Late last week, somebody leaked a draft of the Government Accountability Office's report on Iraq to the Washington Post. As the Post reported at the time, the leaker leaked out of fear that the report's "strikingly negative" assessment might be watered down before it saw the light of official day.
The report came out today, and what do you know? Where the draft said that Iraq had met just three of 18 benchmarks set for it, the final version released today says Iraq has met three of the benchmarks and partially met four, leaving the Associated Press free to run with the could-have-been-worse headline, "GAO: Iraq Hasn't Met 11 of 18 Benchmarks."
Progress?
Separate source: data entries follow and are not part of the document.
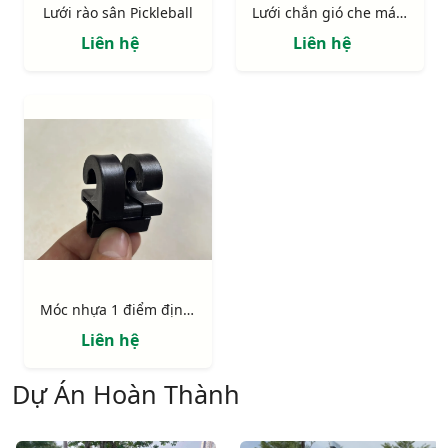
Lưới rào sân Pickleball
Lưới chắn gió che mát sân thể thao pickleball, tennis...
Liên hệ
Liên hệ
Móc nhựa 1 điểm định vị có chốt
Liên hệ
Dự Án Hoàn Thành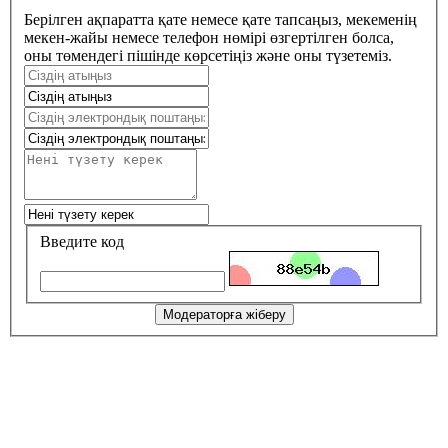
Берілген ақпаратта қате немесе қате тапсаңыз, мекеменің
мекен-жайы немесе телефон нөмірі өзгертілген болса,
оны төмендегі пішінде көрсетіңіз және оны түзетеміз.
Введите код
Модераторға жіберу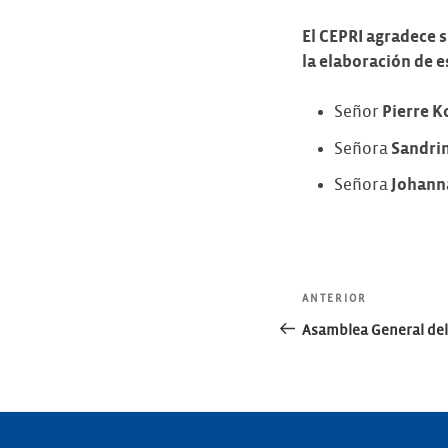
El CEPRI agradece 
la elaboración de e
Señor
Pierre K
Señora
Sandri
Señora
Johann
Navegac
Entrada
ANTERIOR
anterior:
Asamblea General del
de
entradas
Well, as long as you forget this: In July, the White House claimed that the Iraqis were making "satisfactory progress" on eight of the 18 benchmarks.
How did we go from eight of 18 to three of 18? "Overall," the GAO finds, "key legislation has not been passed, violence remains high, and it is unclear whether the Iraqi government will spend $10 billion in reconstruction funds." On a much discussed and much debated security benchmark, the GAO reports that it is "unclear whether sectarian violence in Iraq has decreased ... since it is difficult to measure the perpetrator's intent and other measures of population security show differing trends."
U.S. Comptroller David Walker is presenting the report to the Senate Foreign Relations Committee this afternoon. We're in the hearing room and will report back as events warrant.